Lab: we’ll practice the techniques, but students are required to complete the exercises as homework.
Lecture 6: Navigation and Document Structure
This lesson teaches how to correctly implement navigation features in your document: page numbering, table and figure numbering, section numbering, cross references, Table of Contents, index, and other navigation elements.
Lecture 7: Document Management
Templates, Field Codes, Working with Multiple Files, Managing graphics, and other advanced topics.
Lecture 8: PowerPoint
Technical Communicators use Microsoft PowerPoint for a wide variety of purposes. Technical Writers use it to produce training slides and tutorials, and technical presentations, while MarCom people use it to create sales presentations and product demos.

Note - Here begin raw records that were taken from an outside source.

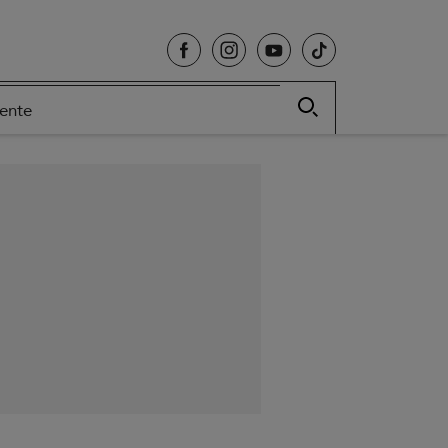
cente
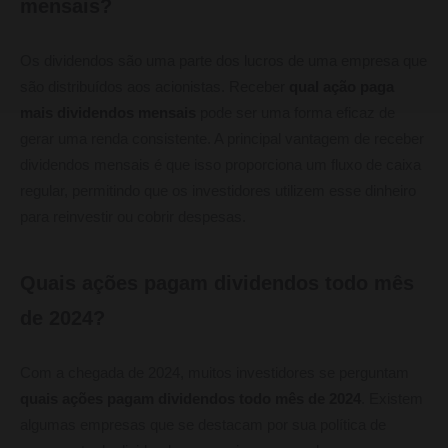
mensais?
Os dividendos são uma parte dos lucros de uma empresa que
são distribuídos aos acionistas. Receber
qual ação paga
mais dividendos mensais
pode ser uma forma eficaz de
gerar uma renda consistente. A principal vantagem de receber
dividendos mensais é que isso proporciona um fluxo de caixa
regular, permitindo que os investidores utilizem esse dinheiro
para reinvestir ou cobrir despesas.
Quais ações pagam dividendos todo mês
de 2024?
Com a chegada de 2024, muitos investidores se perguntam
quais ações pagam dividendos todo mês de 2024
. Existem
algumas empresas que se destacam por sua política de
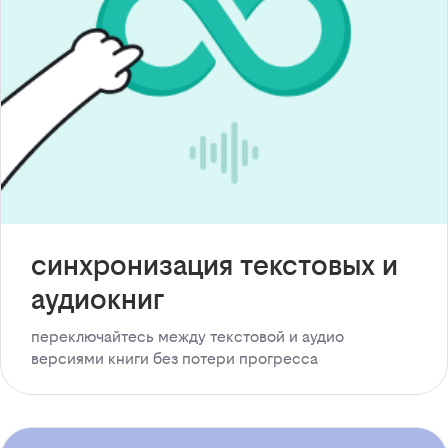
синхронизация текстовых и
аудиокниг
переключайтесь между текстовой и аудио
версиями книги без потери прогресса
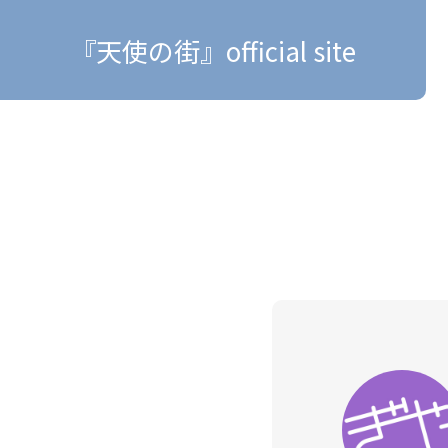
『天使の街』official site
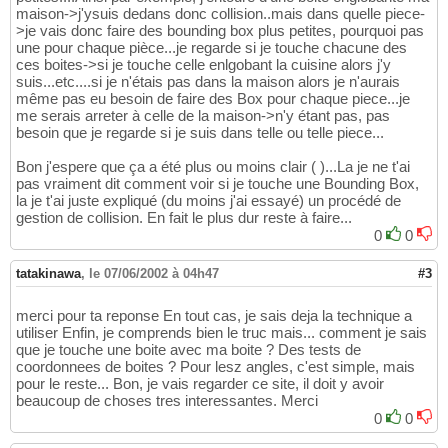
maison->j'ysuis dedans donc collision..mais dans quelle piece-
>je vais donc faire des bounding box plus petites, pourquoi pas
une pour chaque pièce...je regarde si je touche chacune des
ces boites->si je touche celle enlgobant la cuisine alors j'y
suis...etc....si je n'étais pas dans la maison alors je n'aurais
même pas eu besoin de faire des Box pour chaque piece...je
me serais arreter à celle de la maison->n'y étant pas, pas
besoin que je regarde si je suis dans telle ou telle piece...
Bon j'espere que ça a été plus ou moins clair ( )...La je ne t'ai
pas vraiment dit comment voir si je touche une Bounding Box,
la je t'ai juste expliqué (du moins j'ai essayé) un procédé de
gestion de collision. En fait le plus dur reste à faire...
0
0
tatakinawa
,
le 07/06/2002 à 04h47
#3
merci pour ta reponse En tout cas, je sais deja la technique a
utiliser Enfin, je comprends bien le truc mais... comment je sais
que je touche une boite avec ma boite ? Des tests de
coordonnees de boites ? Pour lesz angles, c'est simple, mais
pour le reste... Bon, je vais regarder ce site, il doit y avoir
beaucoup de choses tres interessantes. Merci
0
0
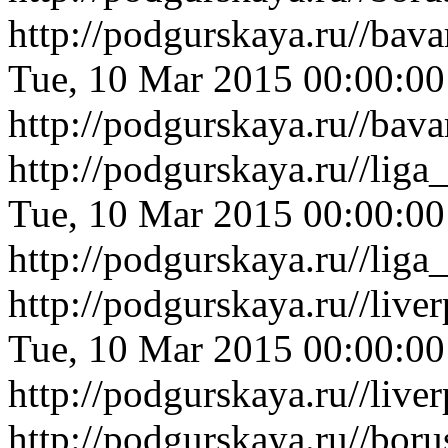
http://podgurskaya.ru//bav
Tue, 10 Mar 2015 00:00:0
http://podgurskaya.ru//bav
http://podgurskaya.ru//li
Tue, 10 Mar 2015 00:00:0
http://podgurskaya.ru//li
http://podgurskaya.ru//liv
Tue, 10 Mar 2015 00:00:0
http://podgurskaya.ru//liv
http://podgurskaya.ru//bor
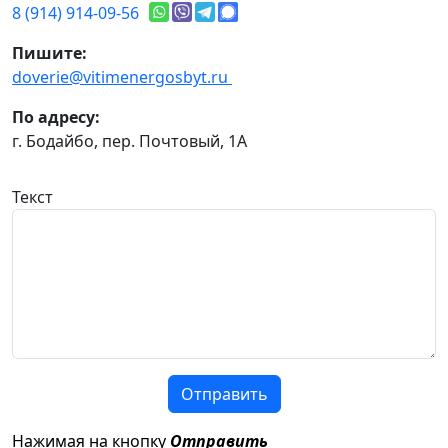
8 (914) 914-09-56
Пишите:
doverie@vitimenergosbyt.ru
По адресу:
г. Бодайбо, пер. Почтовый, 1А
Текст
Отправить
Нажимая на кнопку
Отправить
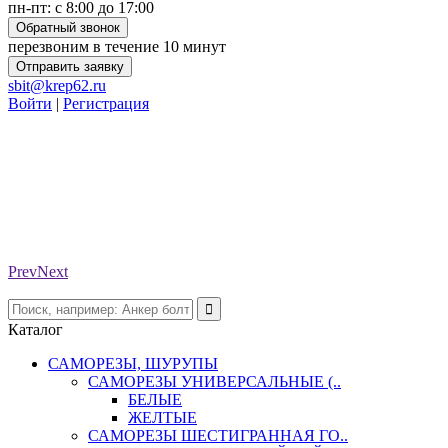
пн-пт: с 8:00 до 17:00
Обратный звонок
перезвоним в течение 10 минут
Отправить заявку
sbit@krep62.ru
Войти
|
Регистрация
Prev
Next
Каталог
САМОРЕЗЫ, ШУРУПЫ
САМОРЕЗЫ УНИВЕРСАЛЬНЫЕ (..
БЕЛЫЕ
ЖЕЛТЫЕ
САМОРЕЗЫ ШЕСТИГРАННАЯ ГО..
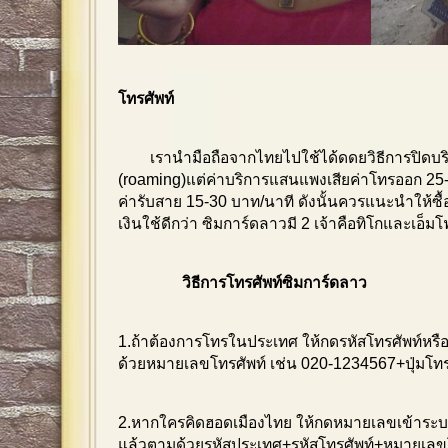
โทรศัพท์
เรานำมือถือจากไทยไปใช้ได้ดดยวิธีการปิดบร
(roaming)แต่ค่าบริการแสนแพงเสียค่าโทรออก 25-
ค่ารับสาย 15-30 บาท/นาที ดังนั้นควรแนะนำให้ซื
เงินใช้ดีกว่า ซิมการ์ดลาวมี 2 เจ้าคือทิโกและเอ็ม
วิธีการโทรศัพท์ซิมการ์ดลาว
1.ถ้าต้องการโทรในประเทศ ให้กดรหัสโทรศัพท์หรือ
ด้วยหมายเลขโทรศัพท์
เช่น 020-1234567+ปุ่มโท
2.หากใครคิดฮอดเมืองไทย ให้กดหมายเลขเข้าระบบ
แล้วตามด้วยรหัสประเทศ+รหัสโทรศัพท์+หมายเลขโ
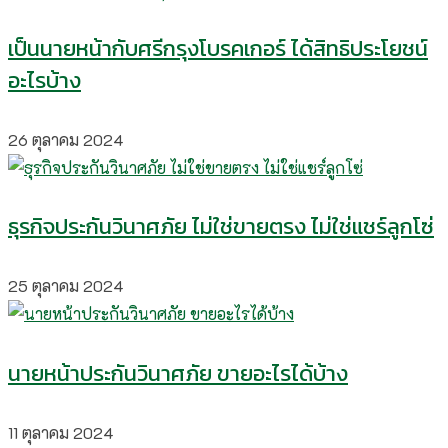
เป็นนายหน้ากับศรีกรุงโบรคเกอร์ ได้สิทธิประโยชน์
อะไรบ้าง
26 ตุลาคม 2024
ธุรกิจประกันวินาศภัย ไม่ใช่ขายตรง ไม่ใช่แชร์ลูกโซ่
25 ตุลาคม 2024
นายหน้าประกันวินาศภัย ขายอะไรได้บ้าง
11 ตุลาคม 2024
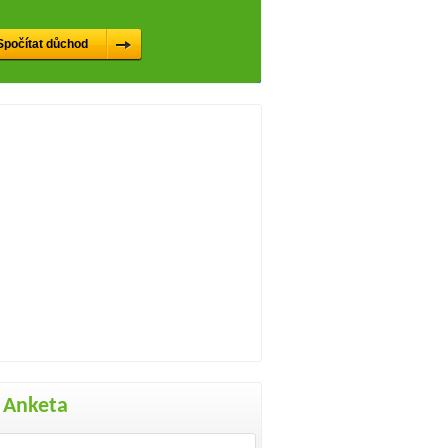
Anketa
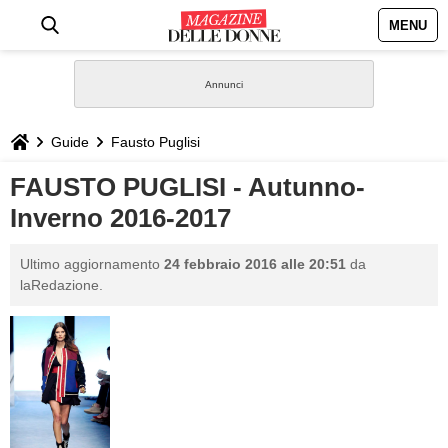
MENU
HOME
NEWS
Guide
Fausto Puglisi
STILE
FAUSTO PUGLISI - Autunno-
Inverno 2016-2017
BIOGRAFIE
Ultimo aggiornamento
24 febbraio 2016 alle 20:51
da
DEFINIZIONI
laRedazione.
GASTRONOMIA
CAPELLI
SESSO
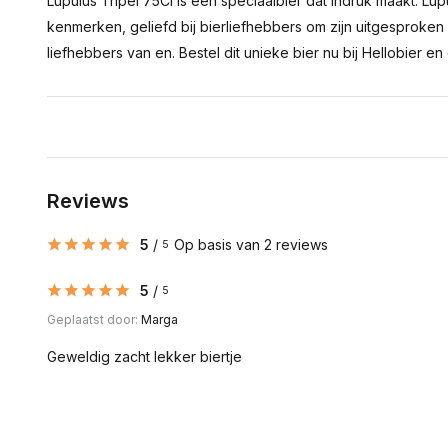
Lupulus Tripel 75Cl is een speciaalbier dat indruk maakt. Lup
kenmerken, geliefd bij bierliefhebbers om zijn uitgesproken
liefhebbers van en. Bestel dit unieke bier nu bij Hellobier en 
Reviews
5
/
Op basis van 2 reviews
5
5
/
5
Geplaatst door:
Marga
Geweldig zacht lekker biertje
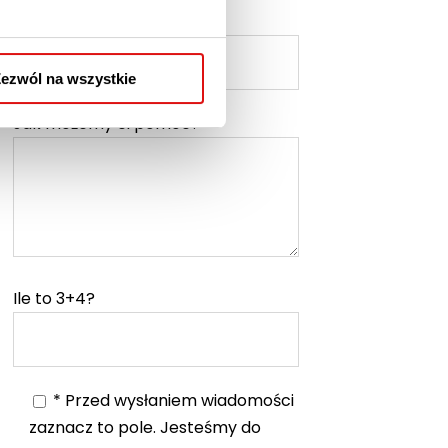
Nr telefonu
ezwól na wszystkie
Jak możemy ci pomóc?*
Ile to 3+4?
* Przed wysłaniem wiadomości
zaznacz to pole. Jesteśmy do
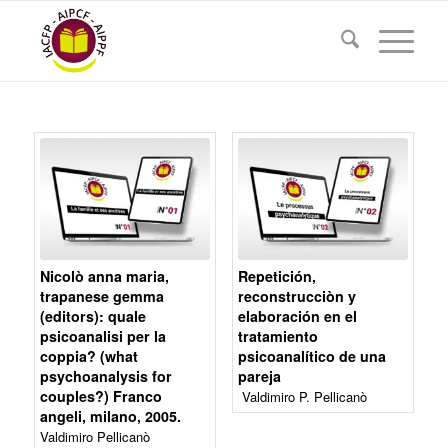
Nicolò anna maria,
Repetición,
trapanese gemma
reconstrucciòn y
(editors): quale
elaboración en el
psicoanalisi per la
tratamiento
coppia? (what
psicoanalítico de una
psychoanalysis for
pareja
couples?) Franco
Valdimiro P. Pellicanò
angeli, milano, 2005.
Valdimiro Pellicanò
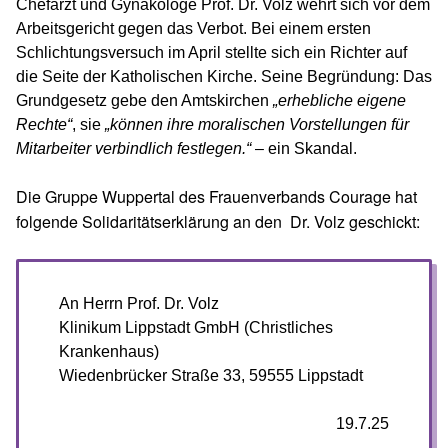
Chefarzt und Gynäkologe Prof. Dr. Volz wehrt sich vor dem
Arbeitsgericht gegen das Verbot. Bei einem ersten
Schlichtungsversuch im April stellte sich ein Richter auf
die Seite der Katholischen Kirche. Seine Begründung: Das
Grundgesetz gebe den Amtskirchen
„erhebliche eigene
Rechte“
, sie
„können ihre moralischen Vorstellungen für
Mitarbeiter verbindlich festlegen.“
– ein Skandal.
Die Gruppe Wuppertal des Frauenverbands Courage hat
folgende Solidaritätserklärung an den Dr. Volz geschickt:
An Herrn Prof. Dr. Volz
Klinikum Lippstadt GmbH (Christliches
Krankenhaus)
Wiedenbrücker Straße 33, 59555 Lippstadt
19.7.25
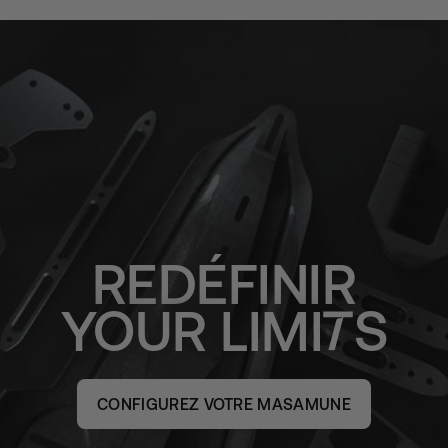
REDÉFINIR
YOUR
LIMI
S
CONFIGUREZ VOTRE MASAMUNE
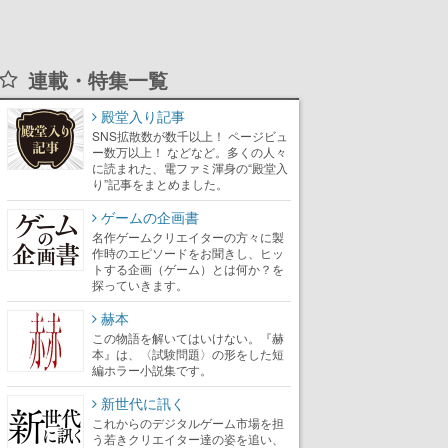
連載・特集一覧
殿堂入り記事
SNS拡散数が数千以上！ ページビュ
ー数万以上！ などなど。多くの人々
に読まれた、電ファミ渾身の“殿堂入
り”記事をまとめました。
ゲームの企画書
名作ゲームクリエイターの方々に製
作時のエピソードをお聞きし、ヒッ
トする企画（ゲーム）とは何か？を
探っていきます。
赫本
この物語を解いてはいけない。『赫
本』は、〈試験問題〉の形をした短
編ホラー小説集です。
新世代に訊く
これからのデジタルゲーム市場を担
う若きクリエイター達の姿を追い、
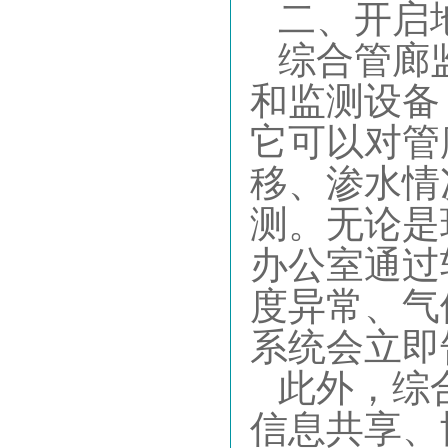
二、开启
综合管廊
和监测设备
它可以对管
移、渗水情
测。无论是
办公室通过
度异常、气
系统会立即
此外，综
信息共享、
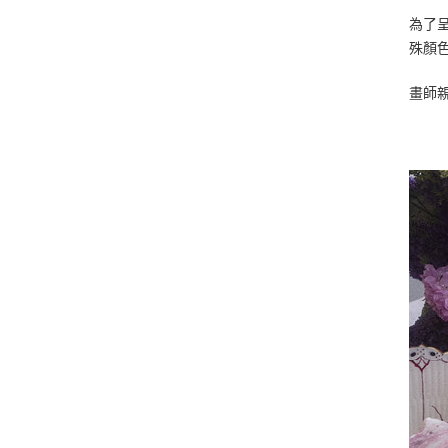
為了
殊顏色
畫師親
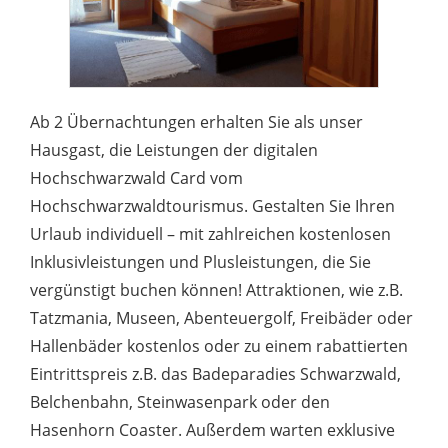
Ab 2 Übernachtungen erhalten Sie als unser
Hausgast, die Leistungen der digitalen
Hochschwarzwald Card vom
Hochschwarzwaldtourismus. Gestalten Sie Ihren
Urlaub individuell – mit zahlreichen kostenlosen
Inklusivleistungen und Plusleistungen, die Sie
vergünstigt buchen können! Attraktionen, wie z.B.
Tatzmania, Museen, Abenteuergolf, Freibäder oder
Hallenbäder kostenlos oder zu einem rabattierten
Eintrittspreis z.B. das Badeparadies Schwarzwald,
Belchenbahn, Steinwasenpark oder den
Hasenhorn Coaster. Außerdem warten exklusive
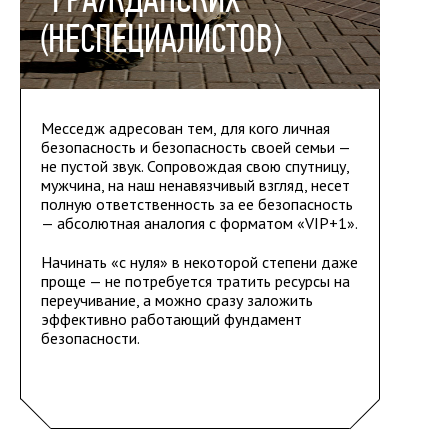
(НЕСПЕЦИАЛИСТОВ)
Месседж адресован тем, для кого личная
безопасность и безопасность своей семьи —
не пустой звук. Сопровождая свою спутницу,
мужчина, на наш ненавязчивый взгляд, несет
полную ответственность за ее безопасность
— абсолютная аналогия с форматом «VIP+1».
Начинать «с нуля» в некоторой степени даже
проще — не потребуется тратить ресурсы на
переучивание, а можно сразу заложить
эффективно работающий фундамент
безопасности.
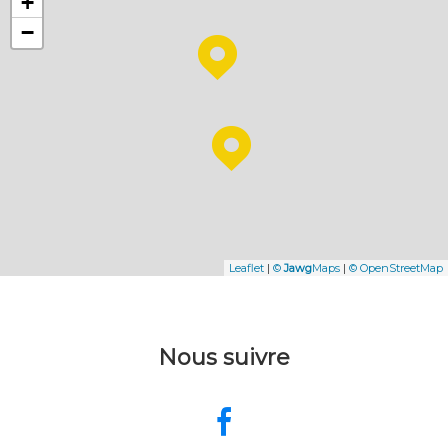
+
−
Leaflet
|
©
Jawg
Maps
|
© OpenStreetMap
Nous suivre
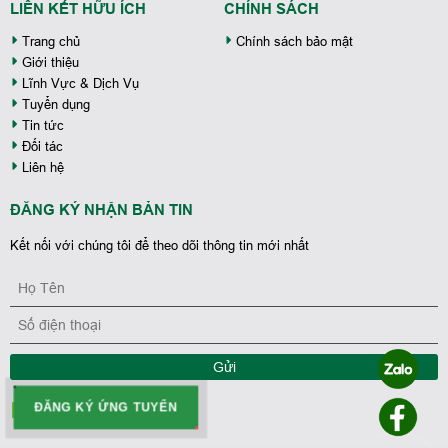
LIÊN KẾT HỮU ÍCH
CHÍNH SÁCH
Trang chủ
Chính sách bảo mật
Giới thiệu
Lĩnh Vực & Dịch Vụ
Tuyển dụng
Tin tức
Đối tác
Liên hệ
ĐĂNG KÝ NHẬN BẢN TIN
Kết nối với chúng tôi để theo dõi thông tin mới nhất
Gửi
ĐĂNG KÝ ỨNG TUYỂN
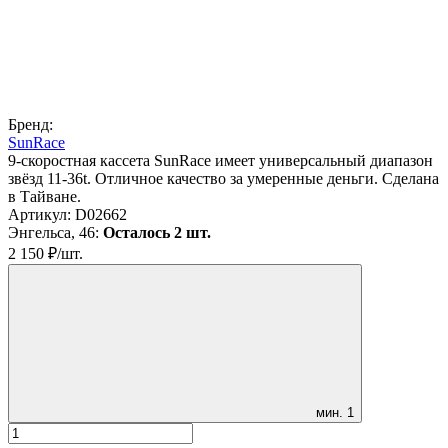
Бренд:
SunRace
9-скоростная кассета SunRace имеет универсальный диапазон
звёзд 11-36t. Отличное качество за умеренные деньги. Сделана
в Тайване.
Артикул:
D02662
Энгельса, 46:
Осталось 2 шт.
2 150
₽
/
шт.
мин.
1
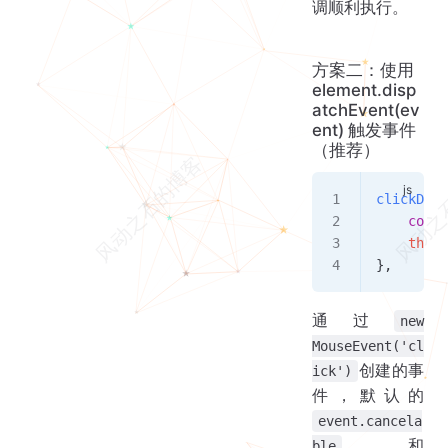
调顺利执行。
方案二：使用
element.disp
atchEvent(ev
ent) 触发事件
（推荐）
clickDiv1
    const
    this
.
},
通过
new
MouseEvent('cl
创建的事
ick')
件，默认的
event.cancela
和
ble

This lessons covers the essentials of PowerPoint and enables students to try out the techniques in the lab. Creation of a full PowerPoint presentation is assigned as homework.
Lecture 9: Single Sourcing, DITA, and XML
Using free, open course technologies, we’ll explore the use of single sourcing to better manage complex documentation environments, DITA for greater control over documentation structure, as well as some basic XML used to structure technical documentation.
Students can freely download the programs from the internet to practice at home, in addition to using them in the lab.
Lesson 10: Publication programs
FrameMaker – the lecture will demonstrate how to produce technical documentation with FrameMaker. Students can download a demo version from Adobe to practice and complete assignments at home. This lesson will also cover producing PDF files with Adobe Acrobat.
Technology Module -5 lessons
The technology module teaches an understanding of three core technologies on which most hi-tech systems are based: digital computers, software, and data communications. The course takes the student from the logic behind computers, through Assembler programming concepts, higher level languages, software development, communication concepts, the development of data communication, standards and protocols, and current data communication issues and technologies.
Lesson 1: Computers and Digital Processing
This lecture introduces students to the concepts on which modern computing is based: logic, binary arithmetic, and the basic components and functions of today’s computers.
Lesson 2: Computer Architecture and Technical Documentation
This lectures takes a more detailed look at the electronic circuitry of the computer and how this allows the computer to process programs and data. We’ll be looking at Assembler programming, as well as how to document such things as microprocessors and instruction sets.
Lesson 3: Principles of Software Technology
By themselves, computers cannot do much – they need a set of instructions to carry out the many complicated tasks for which they are capable. These instructions are called “software programs” and this lesson introduces students to the principles of software and its creation. Along the way we’ll learn about algorithms, programming languages, how to read a program, and a number of terms and concepts that students need to know when you come to document programs.
Lesson 4: Software and Documentation
This lesson continues to expand the students’ understanding of software as well as teaching how to write standard documentation for software engineers and programmers.
Lesson 5: Data Communications
This lesson deals with technologies that enable sending and receiving large quantities of information. We’ll start by looking at the conceptual basis of modern communication; we’ll then be able to use our conceptual framework to understand specific technologies that are prevalent in data communications today.